Microstructure and corrosion resistance of ERNiCrMo-13 and NiCrBSi coatings in simulated coal-fired boiler conditions: The effect of fly-ash composition

This work is devoted to the study of microstructure, corrosion behavior, and deposition formation of ERNiCrMo-13 and NiCrBSi coatings in simulated coal-fired boiler environments. It was found that these coatings applied to TP347 boiler steel by means of arc spraying were comprised of Cr1.12Ni2.88 compound. The hot corrosion tests were performed in simulated flue gases and synthetic fly ashes at 900 degrees C. The composition (wt%) of synthetic ashes was 75 fly ash + (25 - x) Na2SO4 + x NaCl with varying levels of Na2SO4 and NaCl (x = 0, 3.25, 7.99, and 25). The experimental results showed that NiCrBSi coatings had better corrosion resistance than ERNiCrMo-13 coatings.
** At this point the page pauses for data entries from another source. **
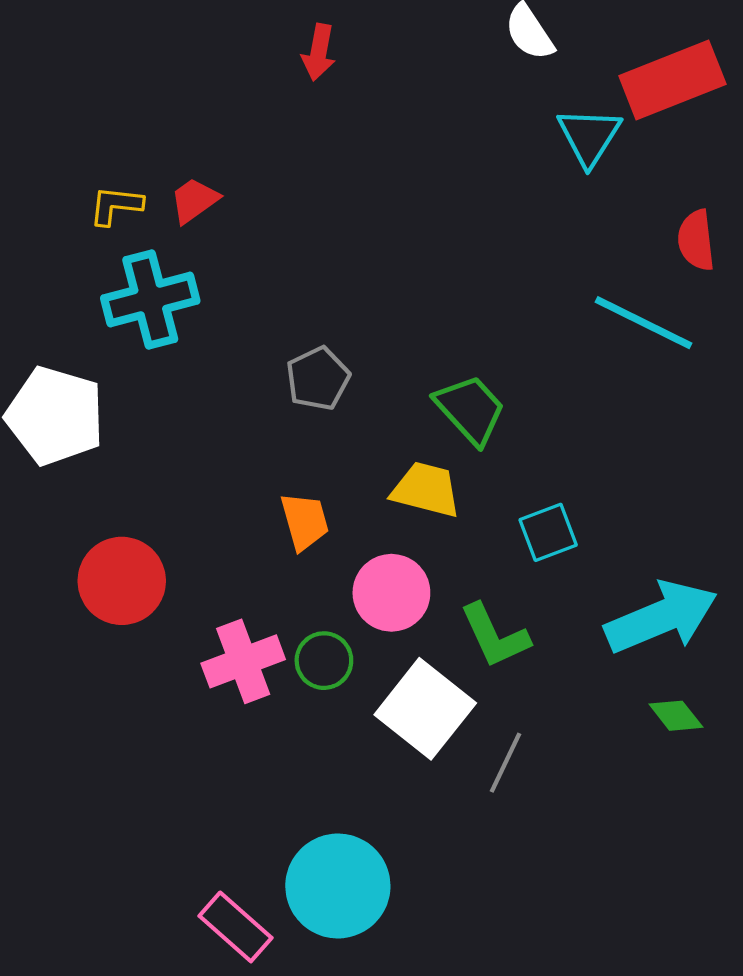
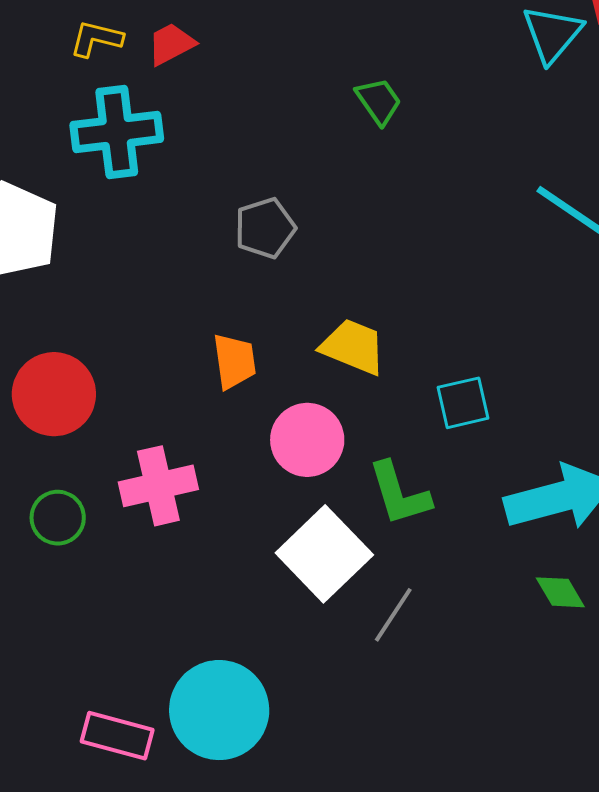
green trapezoid: (470, 409) -> (379, 101), moved, size x0.7
green circle: (324, 661) -> (58, 518), moved
pink rectangle: (236, 927) -> (117, 736), turned -34

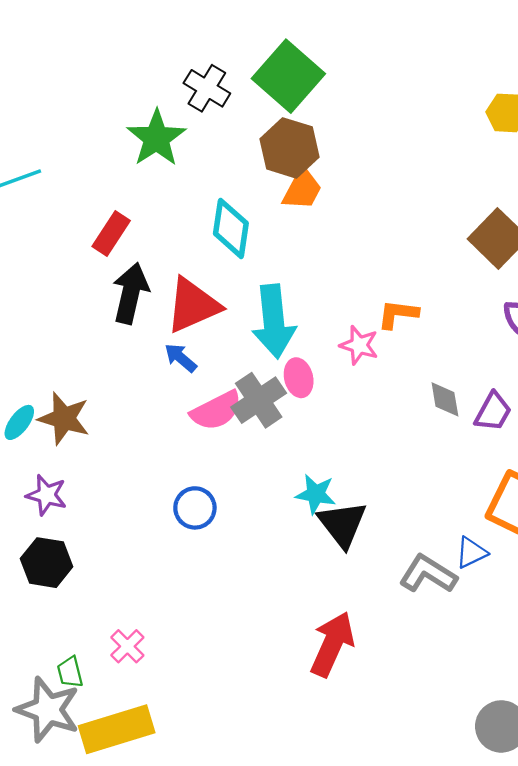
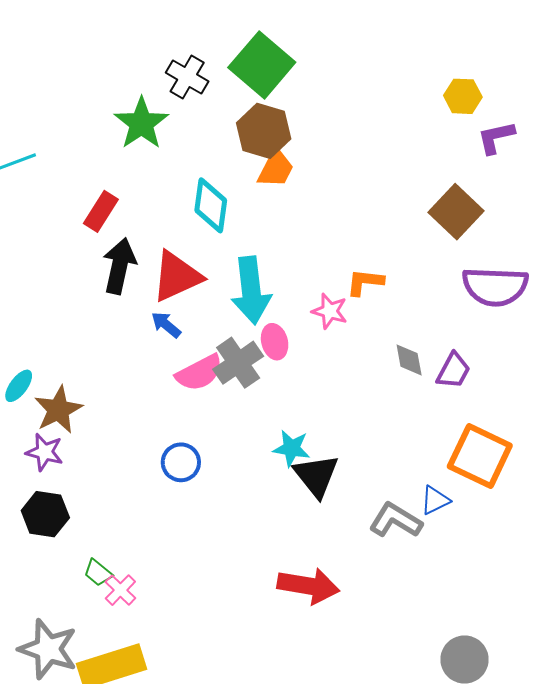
brown star: (64, 418) -> (58, 410), moved, turned 30
red arrow: (332, 644) -> (308, 586), turned 76
green trapezoid: (70, 672) -> (98, 573), moved, turned -36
The corrosion kinetic of the coatings was composed of two stages including a rapid mass gain and a reduction of the mass gain rate due to selective oxidation (stage I) and a mass loss or a larger mass gain rate due to dissolving of oxide scales or deposition of fly ashes (stage II). The high level of NaCl in the fly ashes was responsible for the non-parabolic rate law of the corrosion kinetics, the accelerated corrosion of the coatings, and the internal oxidation of the substrates. The severe corrosion of ERNiCrMo-13 and NiCrBSi coatings occurred in the condition with a high content of NaCl. During corrosion tests, the different compounds such as NiO, Cr2O3, CrO2, NiSi2, and Fe3Cr2Si3O12 were formed on the coating surfaces. The protective Cr2O3 and/or CrO2 scales formed due to the selective oxidation acted as a corrosion barrier in the initial stage, and will lose the protection when the reaction between chromium oxides and NaCl occurs. The oxides and salts were found to be covered on the coatings due to the deposition of the fly ashes. The mechanisms of deposition formation, Cl-induced corrosion, and internal oxidation under the simulated coal-fired boiler conditions are discussed.